World-wise travelers ignore the photography of tourist boards and travel guides. Those “quintessential” scenes of bucolic splendor are almost always taken from a quickly-disappearing countryside. In the travel material for the Calvados Department of Lower Normandy, you usually find photos of medieval-looking half-timbered long houses with steeply pitched roofs and attic gables. I headed to Normandy hoping to sight at least one prime example on my travels. (Which, of course, I would immediately photograph, perpetuating the fiction of their quintessentiality.) In this case, the travel brochures don’t exaggerate. Those amazing old farmhouses are everywhere. I considered pulling off the road at the sight of the first one, and when I saw another converted into a restaurant a little further on, I stopped in for lunch. I wasn’t taking any chances. As I drove on, not only did the farmhouses begin to proliferate, it actually became difficult to see any other structures. I’d been in Normandy an hour, and already I’d feasted on French food, cider, and the unbelievable local architecture.
But what the travel brochures don’t mention is something even more interesting for the cider tourist. Many of the buildings were built as dwellings, but a lot of them are were also built to be pressoirs—press-houses for making cider and Calvados (a kind of apple brandy). These old buildings, dating from the 17th century onward, were constructed from the material available to people then—wood, straw and mud, and thatch. According to locals, the reason they’re long and narrow had to do with beam lengths. The longest beams were expensive and were used in more elegant chateaux; the farmers only had access to shorter beams, which described the full width of the building.
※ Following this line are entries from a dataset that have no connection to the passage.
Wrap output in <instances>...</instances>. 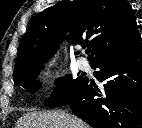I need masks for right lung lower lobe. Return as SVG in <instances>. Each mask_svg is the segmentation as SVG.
Masks as SVG:
<instances>
[{"instance_id": "1", "label": "right lung lower lobe", "mask_w": 142, "mask_h": 128, "mask_svg": "<svg viewBox=\"0 0 142 128\" xmlns=\"http://www.w3.org/2000/svg\"><path fill=\"white\" fill-rule=\"evenodd\" d=\"M92 67L105 83L99 89L85 78L68 103L72 111L93 128H142V44Z\"/></svg>"}]
</instances>
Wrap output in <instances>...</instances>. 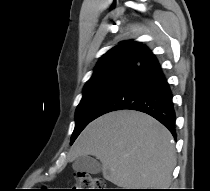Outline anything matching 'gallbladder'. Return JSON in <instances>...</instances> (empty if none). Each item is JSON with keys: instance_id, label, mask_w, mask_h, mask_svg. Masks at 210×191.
I'll return each instance as SVG.
<instances>
[{"instance_id": "bac80fb5", "label": "gallbladder", "mask_w": 210, "mask_h": 191, "mask_svg": "<svg viewBox=\"0 0 210 191\" xmlns=\"http://www.w3.org/2000/svg\"><path fill=\"white\" fill-rule=\"evenodd\" d=\"M77 172H86L90 174H98L101 172V164L89 155L80 156L72 164Z\"/></svg>"}]
</instances>
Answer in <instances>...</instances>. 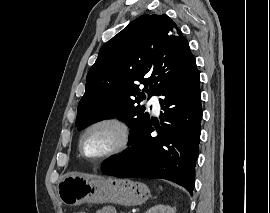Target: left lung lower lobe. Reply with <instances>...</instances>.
Returning a JSON list of instances; mask_svg holds the SVG:
<instances>
[{
    "mask_svg": "<svg viewBox=\"0 0 270 213\" xmlns=\"http://www.w3.org/2000/svg\"><path fill=\"white\" fill-rule=\"evenodd\" d=\"M158 95L161 127L149 122L124 153L105 161L102 173L128 178H162L194 189L195 163L202 118L199 73L196 64L170 82ZM156 128L158 136L151 137Z\"/></svg>",
    "mask_w": 270,
    "mask_h": 213,
    "instance_id": "obj_1",
    "label": "left lung lower lobe"
}]
</instances>
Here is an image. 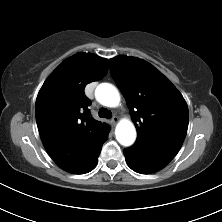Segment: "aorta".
<instances>
[{
    "mask_svg": "<svg viewBox=\"0 0 222 222\" xmlns=\"http://www.w3.org/2000/svg\"><path fill=\"white\" fill-rule=\"evenodd\" d=\"M95 97L99 103L107 107H116L120 102V95L117 89L108 83H102L95 90ZM117 141L124 146H130L136 138V130L129 120H121L115 129Z\"/></svg>",
    "mask_w": 222,
    "mask_h": 222,
    "instance_id": "762f6f07",
    "label": "aorta"
}]
</instances>
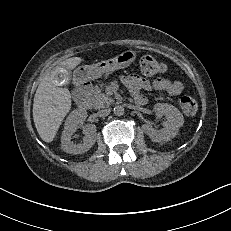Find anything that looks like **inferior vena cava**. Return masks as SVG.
<instances>
[{"mask_svg": "<svg viewBox=\"0 0 231 231\" xmlns=\"http://www.w3.org/2000/svg\"><path fill=\"white\" fill-rule=\"evenodd\" d=\"M110 111H111L110 109H102L97 112V115L99 117H106L110 114Z\"/></svg>", "mask_w": 231, "mask_h": 231, "instance_id": "602c4592", "label": "inferior vena cava"}]
</instances>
If a farmer wanted to expand, he just added more length to one end. With sharply-peaked roofs, they have attics ideal for storing harvested apples before the press, and the lower portion accommodate oaken casks of fermenting cider and aging liquor.
After my lunch, I drove straight to Glos, not far from Lisieux, to meet Cyril Zangs at his home. Guess what kind of structure it was? We spoke for a few minutes in his kitchen, and then M. Zangs showed me how the rooms were laid out. The buildings are the width of one room, so the houses are segmented—kitchen, living room, bedroom, and so on, rooms adjacent to one another running in a line.
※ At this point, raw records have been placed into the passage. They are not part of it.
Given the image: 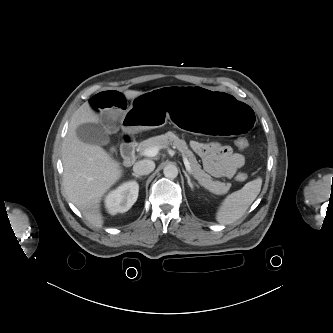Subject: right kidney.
Here are the masks:
<instances>
[{"label":"right kidney","instance_id":"ca27d5eb","mask_svg":"<svg viewBox=\"0 0 333 333\" xmlns=\"http://www.w3.org/2000/svg\"><path fill=\"white\" fill-rule=\"evenodd\" d=\"M139 185L136 181H128L111 191L105 198L107 211L115 215L128 211L138 198Z\"/></svg>","mask_w":333,"mask_h":333}]
</instances>
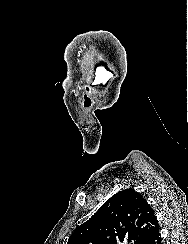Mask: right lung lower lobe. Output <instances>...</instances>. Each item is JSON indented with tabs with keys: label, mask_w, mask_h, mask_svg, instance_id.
<instances>
[{
	"label": "right lung lower lobe",
	"mask_w": 188,
	"mask_h": 244,
	"mask_svg": "<svg viewBox=\"0 0 188 244\" xmlns=\"http://www.w3.org/2000/svg\"><path fill=\"white\" fill-rule=\"evenodd\" d=\"M146 244H162L159 233V226L152 232Z\"/></svg>",
	"instance_id": "98d812e1"
}]
</instances>
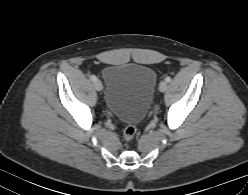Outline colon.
<instances>
[{
	"instance_id": "5ec220e1",
	"label": "colon",
	"mask_w": 248,
	"mask_h": 195,
	"mask_svg": "<svg viewBox=\"0 0 248 195\" xmlns=\"http://www.w3.org/2000/svg\"><path fill=\"white\" fill-rule=\"evenodd\" d=\"M137 128L135 124H128L124 128L123 138L126 142H131L136 135Z\"/></svg>"
}]
</instances>
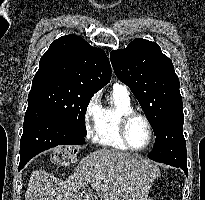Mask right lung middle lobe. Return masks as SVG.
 Here are the masks:
<instances>
[{"instance_id": "dd1d6c3e", "label": "right lung middle lobe", "mask_w": 205, "mask_h": 200, "mask_svg": "<svg viewBox=\"0 0 205 200\" xmlns=\"http://www.w3.org/2000/svg\"><path fill=\"white\" fill-rule=\"evenodd\" d=\"M95 92L80 85L55 79L44 78L32 81L28 95V106H40L85 136V113Z\"/></svg>"}]
</instances>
We drove to his cidery in a nearby town, and—guess what kind of building that was? He brushed off my amazement—these old buildings are a dime a dozen, he said, and he was able to rent this cheaply. His cidery was an elegant one with a brick foundation and scalloped roof, and it was surrounded by wood-fenced fields, which were themselves dotted with old farmhouses of a similar vintage.
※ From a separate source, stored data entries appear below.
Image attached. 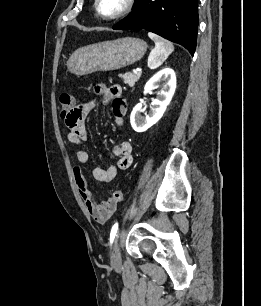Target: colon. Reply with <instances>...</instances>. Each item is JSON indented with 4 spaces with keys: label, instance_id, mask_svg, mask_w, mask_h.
<instances>
[{
    "label": "colon",
    "instance_id": "obj_1",
    "mask_svg": "<svg viewBox=\"0 0 261 306\" xmlns=\"http://www.w3.org/2000/svg\"><path fill=\"white\" fill-rule=\"evenodd\" d=\"M60 107L62 110V117L65 118L70 114L75 108V98L73 95L64 93L59 98ZM112 198L116 202H120L123 199V192L121 190H116L113 192Z\"/></svg>",
    "mask_w": 261,
    "mask_h": 306
}]
</instances>
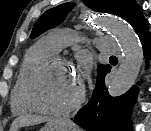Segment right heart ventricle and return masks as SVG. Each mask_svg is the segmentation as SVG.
Instances as JSON below:
<instances>
[{
  "label": "right heart ventricle",
  "mask_w": 151,
  "mask_h": 131,
  "mask_svg": "<svg viewBox=\"0 0 151 131\" xmlns=\"http://www.w3.org/2000/svg\"><path fill=\"white\" fill-rule=\"evenodd\" d=\"M55 53L46 39L38 41L25 53L10 96V107L14 114L24 115L33 111L25 97L27 77L37 63Z\"/></svg>",
  "instance_id": "1"
}]
</instances>
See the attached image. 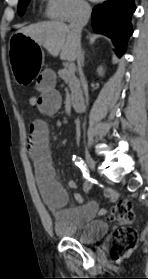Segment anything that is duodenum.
<instances>
[{
  "mask_svg": "<svg viewBox=\"0 0 148 279\" xmlns=\"http://www.w3.org/2000/svg\"><path fill=\"white\" fill-rule=\"evenodd\" d=\"M84 101L83 100H76L72 103L73 110L76 112H81L84 109Z\"/></svg>",
  "mask_w": 148,
  "mask_h": 279,
  "instance_id": "obj_1",
  "label": "duodenum"
}]
</instances>
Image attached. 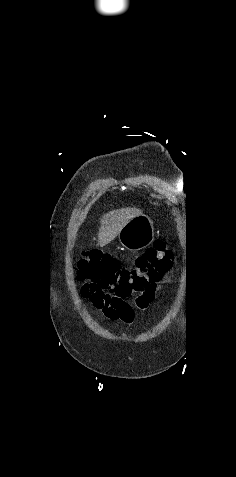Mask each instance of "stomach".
Instances as JSON below:
<instances>
[{"instance_id":"0dacf381","label":"stomach","mask_w":236,"mask_h":477,"mask_svg":"<svg viewBox=\"0 0 236 477\" xmlns=\"http://www.w3.org/2000/svg\"><path fill=\"white\" fill-rule=\"evenodd\" d=\"M118 238L125 249L129 251L142 250L154 240L153 222L145 215L136 216L123 227Z\"/></svg>"}]
</instances>
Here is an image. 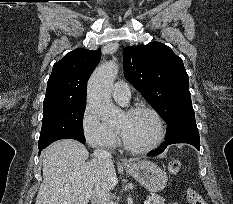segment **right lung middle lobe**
<instances>
[{
	"label": "right lung middle lobe",
	"mask_w": 233,
	"mask_h": 204,
	"mask_svg": "<svg viewBox=\"0 0 233 204\" xmlns=\"http://www.w3.org/2000/svg\"><path fill=\"white\" fill-rule=\"evenodd\" d=\"M39 148L59 139L85 141L83 135V113L86 101H58L44 103Z\"/></svg>",
	"instance_id": "obj_1"
}]
</instances>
The features particular to Normandy didn’t stop there. His press was parked out front. “Parked” because it was of a mobile design typical of the region. Every farmer may have made cider and Calvados, but they didn’t all own their own presses. Instead, each fall, an owner of the press would drive around, farm to farm, offering his services—this was the practice for generations. Neither did most of them own their own stills. I would see a related contraption the next day in Coudray-Rabut at the Drouin cidery, but instead of a press, it was an old wheeled still that farmers would have used to turn a portion of their cider into Calvados.
It’s not wrong to think of Normandy as cider country, but it’s incomplete. Normandy has an apple ecosystem that begins with cider but continues on to Calvados and pommeau, an aged blend of Calvados and apple juice. Guillaume Drouin, a third generation cider maker at the Christian Drouin distillery, speculates that just a few decades ago there were tens of thousands of farmhouse producers. “Calvados was really a farm product. Every farmer was making his own Calvados even fifty years ago.” The farmers harvested their apples and made cider and later distilled it. Until very recently, in every pressoir in the department, farmers had stocks of fresh cider and barrels of aging Calvados. The farmers didn’t think of themselves as cider makers or distillers, they were farmers, and cider and Calvados were just part of their produce.
Once I left the Zangs cidery and was driving the roads through lush farmland, I started to think about all the half-timbered buildings I could see. How many of them had once been put to the service of the orchards? Apples and their assorted nectars are so central to this region, I almost wondered if it didn’t ooze from the earth.